* GOAL OF THE EXERCISE
Read the records and gather each line that includes "from".

* INFORMATION SHOWN
....................

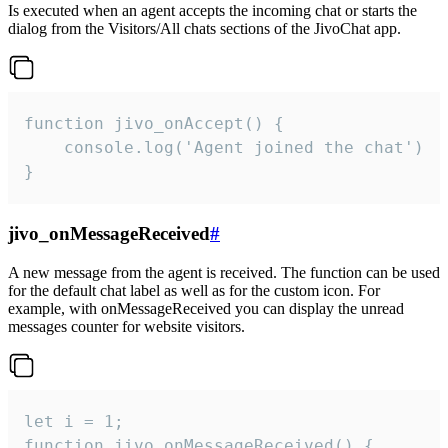
Is executed when an agent accepts the incoming chat or starts the
dialog from the Visitors/All chats sections of the JivoChat app.
function jivo_onAccept() {

	console.log('Agent joined the chat')

}
jivo_onMessageReceived
#
A new message from the agent is received. The function can be used
for the default chat label as well as for the custom icon. For
example, with onMessageReceived you can display the unread
messages counter for website visitors.
let i = 1;

function jivo_onMessageReceived() {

....................

* EXERCISE ANSWER
dialog from the Visitors/All chats sections of the JivoChat app.
A new message from the agent is received. The function can be used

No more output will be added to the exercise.